How long Do you keep your dogs in the crate?

Ideally, your puppy should spend around 2 hours at a time in the crate, and then again, overnight. Move the crate to your bedroom to reassure him, and comfort him. Give him at last an hour between crate breaks to romp around the house and play. He needs to understand that the crate isn't a permanent house for him.

House training your dog with a crate

Using a crate is an ideal way to begin house breaking your new pup. Dogs, by instinct don't urinate or defecate where they sleep or rest, so your pup will be highly averse to the idea of soiling the crate. Use this to your advantage. Crate him for a while, so he can retain the contents of his bladder and bowel. Then let him loose, and take him outside to eliminate. Give him some time to eliminate and, if he's unable to, take him back to the crate. If he does eliminate, give him a treat or praise him, and allow him to run around the house unfettered, as a reward. After an hour or so of play, your dog is ready to be returned to the crate again.

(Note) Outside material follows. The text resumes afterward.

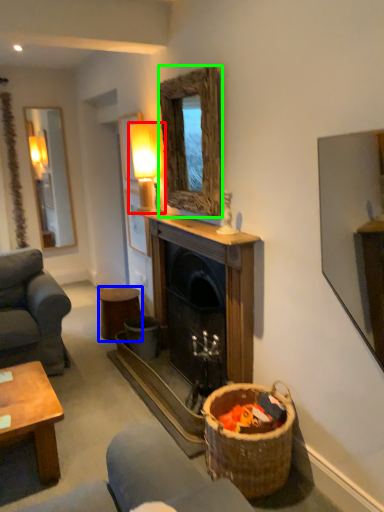 Question: Based on their relative distances, which object is nearer to lamp (highlighted by a red box)? Choose from stool (highlighted by a blue box) and mirror (highlighted by a green box).

Choices:
 (A) stool
 (B) mirror

Answer: (B) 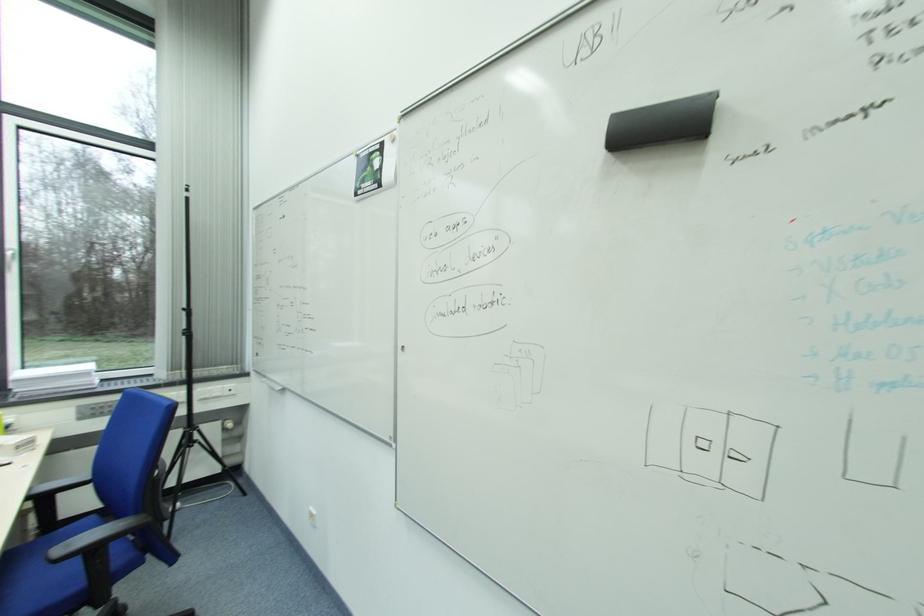 This screenshot has height=616, width=924. I want to click on stand adjustment knob, so click(x=661, y=123).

Use this potty training method every hour, and note down your dog's elimination pattern in a note book. This will give you an idea of the time of the day when he's most likely to eliminate.

A crate is also an ideal way to protect your home and furnishings from your pup's destructive chewing tendencies. If you have been away from the house for many hours, crating your dog will ensure that you don't return to a home that's soiled, and littered with chewed debris.

Many dog owners find the concept of a crate to be uncomfortably similar to a cage. This is far from the truth. A crate is a necessity for a dog. It's the doggie version of a "room," for humans. It's the one place in the house that is completely his own. Never abuse the crate or use to to punish your dog. It's a wonderful training tool, provided you don't make a habit of confining him to it for long periods of time.